Après deux jours à Katmandou uniquement consacrés à la préparation du trek (permit, équipement, transport...), nous voilà fin prêt pour le trip. C'est un trajet en bus digne des plus terrifiantes montagnes russes qui nous permet de rejoindre Besisahar, point de départ de notre trek. Une route défoncée, un bus gavé de Népalais (qui aime à s'entasser dans les étroites carcasses métalliques des transports publics... parfois même jusque sur le toit), un conducteur qui a tout apprit en regardant du Luc Besson et qui double en plein virage avec son klaxon pour seule protection, un profond précipice sur notre droite et une musique indienne à fond... tous les ingrédients étaient réunis pour la parfaite catastrophe routière. Surtout cette foutu musique indienne.
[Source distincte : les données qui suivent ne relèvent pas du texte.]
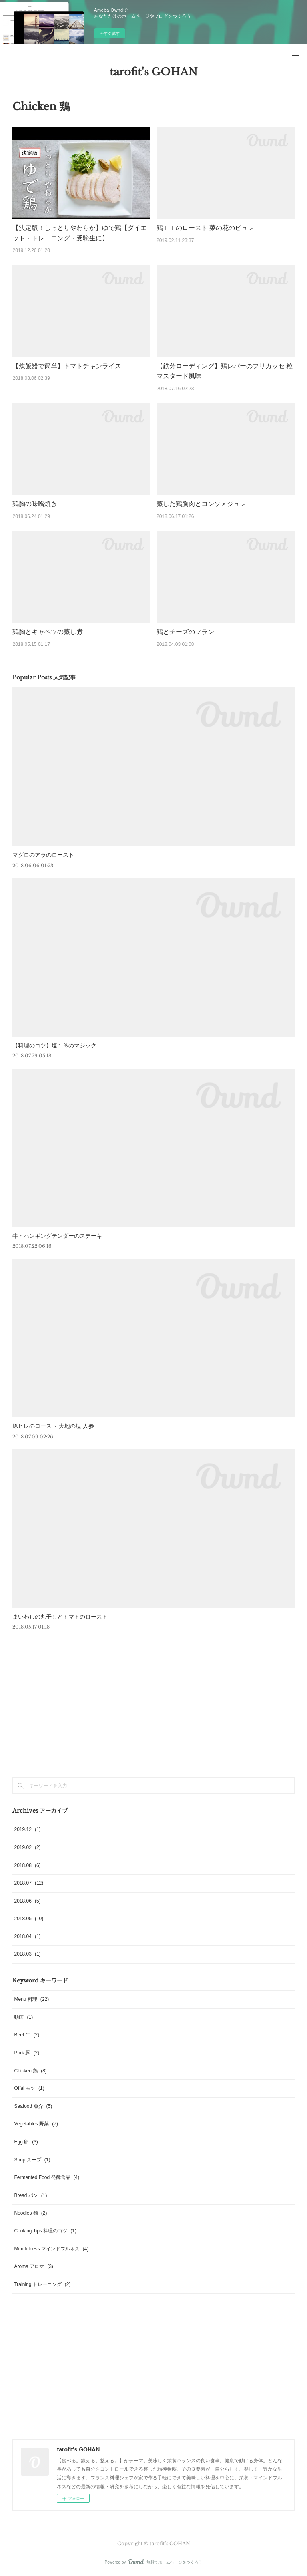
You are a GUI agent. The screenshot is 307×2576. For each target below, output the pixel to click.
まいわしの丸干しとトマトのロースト (60, 1616)
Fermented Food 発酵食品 (46, 2177)
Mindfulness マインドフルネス (51, 2249)
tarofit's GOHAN (153, 72)
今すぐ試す (110, 33)
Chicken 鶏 (30, 2071)
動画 (23, 2017)
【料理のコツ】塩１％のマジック (54, 1045)
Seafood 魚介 (33, 2106)
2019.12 (27, 1829)
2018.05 (28, 1918)
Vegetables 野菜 (36, 2124)
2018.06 (27, 1901)
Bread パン (30, 2195)
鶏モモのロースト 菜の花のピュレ (205, 227)
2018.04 (27, 1936)
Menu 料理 (31, 1999)
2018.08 (27, 1865)
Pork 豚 (26, 2053)
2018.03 (27, 1954)
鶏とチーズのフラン (185, 631)
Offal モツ (29, 2088)
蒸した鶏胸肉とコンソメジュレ (201, 504)
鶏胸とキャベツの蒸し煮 (47, 631)
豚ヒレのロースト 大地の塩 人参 (53, 1426)
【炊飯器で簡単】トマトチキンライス (66, 366)
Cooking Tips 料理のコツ (45, 2231)
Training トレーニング (42, 2284)
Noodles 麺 (30, 2213)
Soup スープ (32, 2160)
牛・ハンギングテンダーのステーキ (57, 1236)
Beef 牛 (26, 2035)
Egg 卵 (26, 2142)
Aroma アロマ (33, 2266)
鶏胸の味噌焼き (34, 504)
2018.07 (28, 1883)
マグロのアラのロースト (43, 855)
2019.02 (27, 1847)
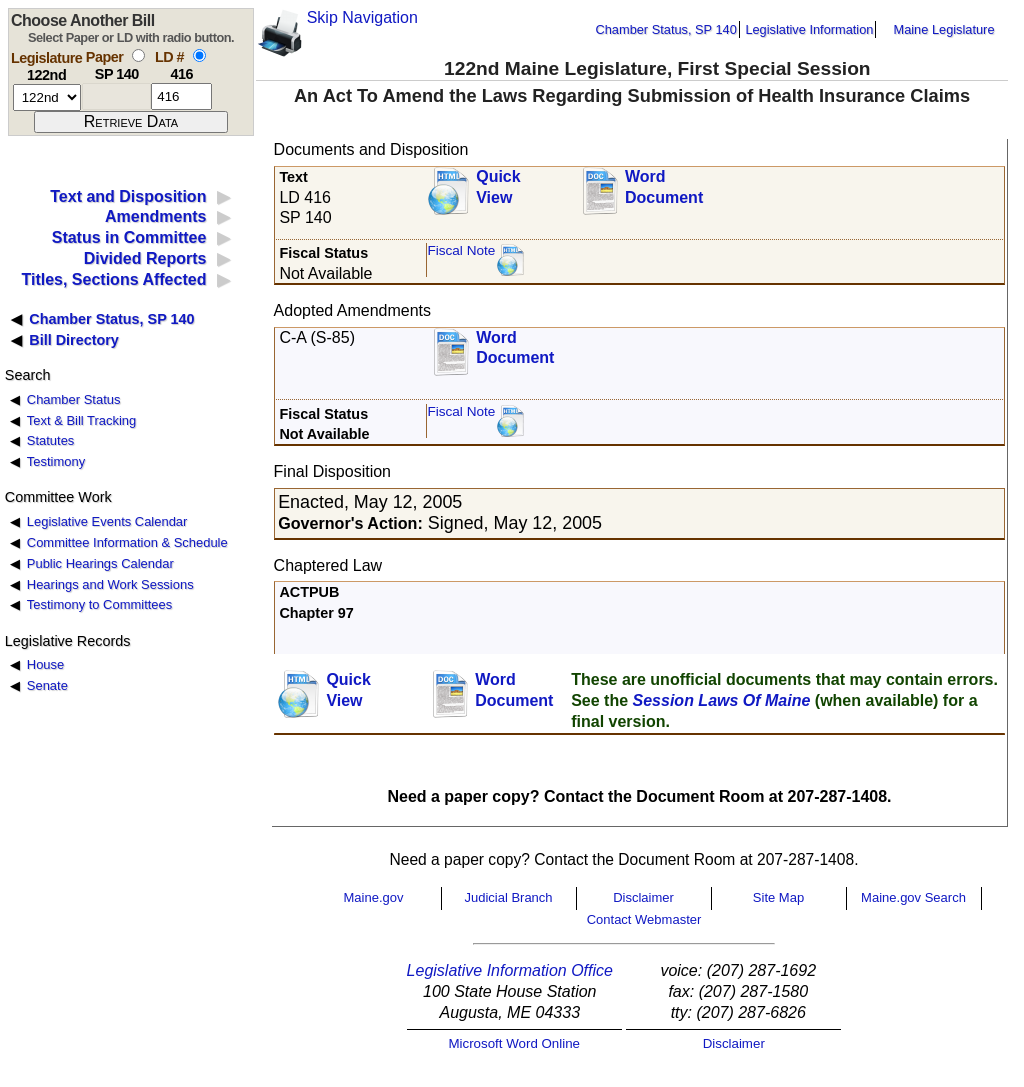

Pourtant, c'est vivant que nous attaquons la marche. En pleine forme même, respirant à pleins poumons l'air pur du coin. Pendant 4 jours nous prenons gentiment de l'altitude en longeant les typiques villages et les fraiches rizières installés le long de la gorge sculptée par la Marsyangdi khola (en Népalais, le mot "khola" désigne n'importe quel cours d'eau -et aucunement une boisson pétillante à base de feuille de cola). 4 jours, le temps qu'il nous fallait pour apprendre à gérer le dépassement d'ânes à flanc de falaises (tout un art je vous assure) et se trouver des surnoms tellement ridicule que je ne peux les dévoiler ici, n'est-ce pas Rouquin-Bi-gourdin? C'est à partir du village de Tal (jour 3, 1700m) que nous commençons à distinguer, entre les nuages, les premiers sommets. Les premiers sommets de ces géants de glace et de roche que nous étions venu chercher.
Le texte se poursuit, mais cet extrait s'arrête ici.